● **WHAT IS NEEDED**: Take the lines below beginning at the line that has "термін не більш 24 місяців." and stopping after the line that has "Facebook спільноти компанії.", and print them exactly as they are, with no other lines.

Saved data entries

╭──

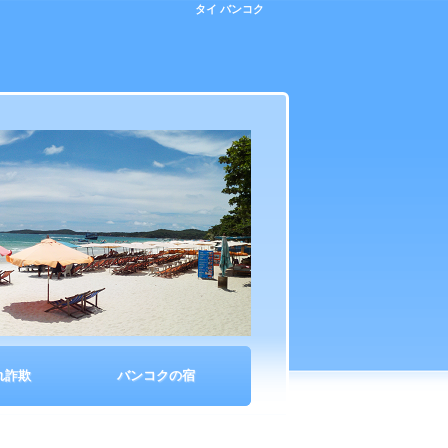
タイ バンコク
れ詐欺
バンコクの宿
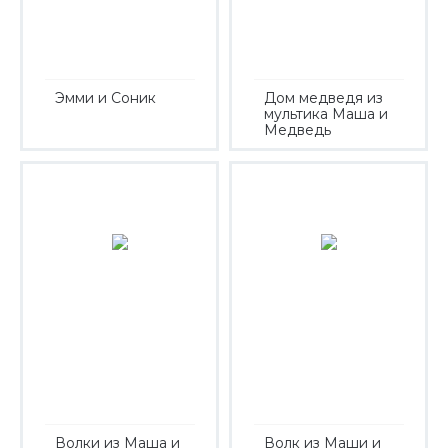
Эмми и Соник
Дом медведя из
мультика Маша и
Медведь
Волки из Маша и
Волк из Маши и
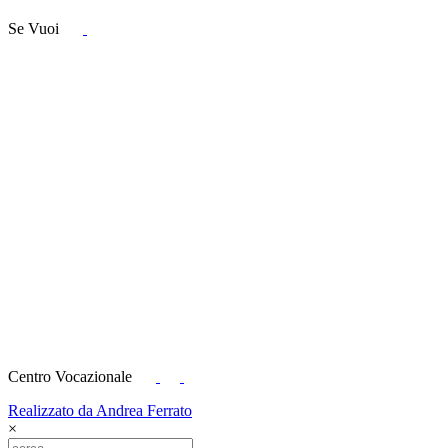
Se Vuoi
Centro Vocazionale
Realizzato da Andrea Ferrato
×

╰──
╭──

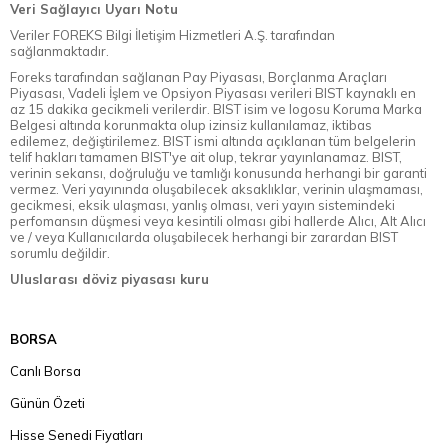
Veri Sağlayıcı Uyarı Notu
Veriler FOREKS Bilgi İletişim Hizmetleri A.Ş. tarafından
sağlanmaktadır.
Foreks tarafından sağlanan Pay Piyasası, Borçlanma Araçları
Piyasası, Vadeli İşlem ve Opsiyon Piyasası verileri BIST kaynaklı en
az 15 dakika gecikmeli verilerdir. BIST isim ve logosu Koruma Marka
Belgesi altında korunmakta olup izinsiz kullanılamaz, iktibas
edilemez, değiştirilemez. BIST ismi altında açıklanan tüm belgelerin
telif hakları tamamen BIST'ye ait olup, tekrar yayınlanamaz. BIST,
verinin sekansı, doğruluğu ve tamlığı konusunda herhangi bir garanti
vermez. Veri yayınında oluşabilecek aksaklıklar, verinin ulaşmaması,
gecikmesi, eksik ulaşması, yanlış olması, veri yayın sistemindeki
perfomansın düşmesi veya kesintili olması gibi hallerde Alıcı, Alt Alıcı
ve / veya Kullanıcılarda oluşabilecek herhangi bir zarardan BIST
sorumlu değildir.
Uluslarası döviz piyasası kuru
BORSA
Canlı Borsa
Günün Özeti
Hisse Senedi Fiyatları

╰──
╭──

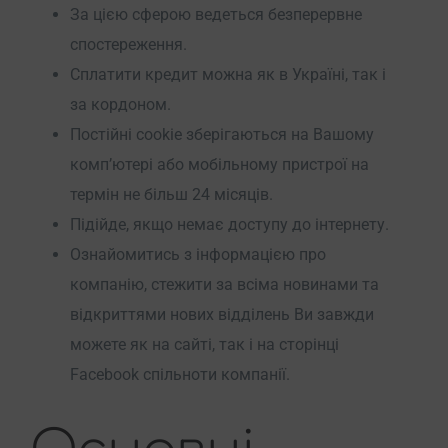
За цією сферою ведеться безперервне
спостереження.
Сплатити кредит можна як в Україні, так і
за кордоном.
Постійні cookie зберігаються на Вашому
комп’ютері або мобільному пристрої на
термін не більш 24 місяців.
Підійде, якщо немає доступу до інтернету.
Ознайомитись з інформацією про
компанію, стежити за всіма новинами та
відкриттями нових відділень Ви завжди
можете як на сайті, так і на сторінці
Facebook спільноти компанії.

╰──

● **RESPONSE TO THE TASK**:
термін не більш 24 місяців.
Підійде, якщо немає доступу до інтернету.
Ознайомитись з інформацією про
компанію, стежити за всіма новинами та
відкриттями нових відділень Ви завжди
можете як на сайті, так і на сторінці
Facebook спільноти компанії.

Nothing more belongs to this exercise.